The most relevant figure for us sits inside that total. Real-economy business-to-business stablecoin payments grew several-fold year on year — off a small base, but on a trajectory that few things in finance ever show. This is the layer through which the cross-border B2B flows above are beginning to move.

Our slice

Put the three together and the picture is clear.

The TAM is the $190 trillion cross-border universe. The SAM is the high-friction, B2B, emerging-market slice of it, settling increasingly on stablecoin rails. The SOM — the part we intend to win first — is the flow across a focused set of corridors: Nigeria, Pakistan, Argentina, Turkey, and the China–UAE trade hub. On our own bottom-up estimate, those five corridors alone represent more than $200 billion in annual cross-border flow.

Here is the line that matters to an investor. The market is so large that we do not need a large share of it. If our platform eventually coordinates even a low-single-digit share of our serviceable market at a take rate of a fraction of a percent, that is a business measured in tens of millions of revenue — and the math only improves as recurring software revenue is layered on top. A tiny share of a market this size is still a venture-scale outcome.

My read

Two honest caveats, because the temptation in this topic is to wave around the biggest number available.

First, most of that $190 trillion is wholesale, bank-to-bank flow that we will never touch and should not pretend to. The relevant number is not the TAM; it is the serviceable slice where friction is real and we can actually compete.
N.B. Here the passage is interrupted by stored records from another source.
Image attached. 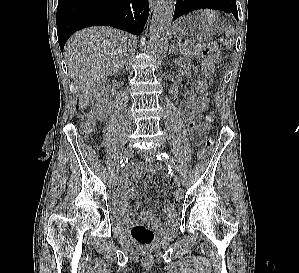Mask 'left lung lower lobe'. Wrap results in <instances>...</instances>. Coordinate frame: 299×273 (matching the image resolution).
I'll return each mask as SVG.
<instances>
[{"label":"left lung lower lobe","mask_w":299,"mask_h":273,"mask_svg":"<svg viewBox=\"0 0 299 273\" xmlns=\"http://www.w3.org/2000/svg\"><path fill=\"white\" fill-rule=\"evenodd\" d=\"M207 8L231 12L238 20L236 0H178L175 5L173 20L191 11Z\"/></svg>","instance_id":"obj_1"}]
</instances>
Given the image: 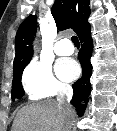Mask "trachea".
Masks as SVG:
<instances>
[{"label":"trachea","instance_id":"obj_1","mask_svg":"<svg viewBox=\"0 0 117 131\" xmlns=\"http://www.w3.org/2000/svg\"><path fill=\"white\" fill-rule=\"evenodd\" d=\"M71 40H72V42L75 46H80V43H79L77 36H72Z\"/></svg>","mask_w":117,"mask_h":131}]
</instances>
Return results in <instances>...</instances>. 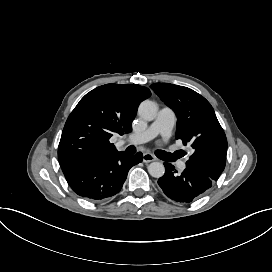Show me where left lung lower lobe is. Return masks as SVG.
<instances>
[{"mask_svg": "<svg viewBox=\"0 0 272 272\" xmlns=\"http://www.w3.org/2000/svg\"><path fill=\"white\" fill-rule=\"evenodd\" d=\"M165 174L159 178L158 184L167 197L179 203H191L206 192L214 184V180L202 172L188 168L176 174L175 167L170 163H164Z\"/></svg>", "mask_w": 272, "mask_h": 272, "instance_id": "obj_1", "label": "left lung lower lobe"}]
</instances>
Second, the stablecoin settlement layer, for all its growth, is still small against the total — single-digit percentages of cross-border value at most. We are early. That is precisely the point. Being early to a market that the central banks are now building on, that the United States is now legislating for, and that is compounding at over 70 percent a year is not a risk to apologise for. It is the opportunity.

The honest version of the market-size story is more compelling than the inflated one. The prize does not need exaggerating. It needs reaching.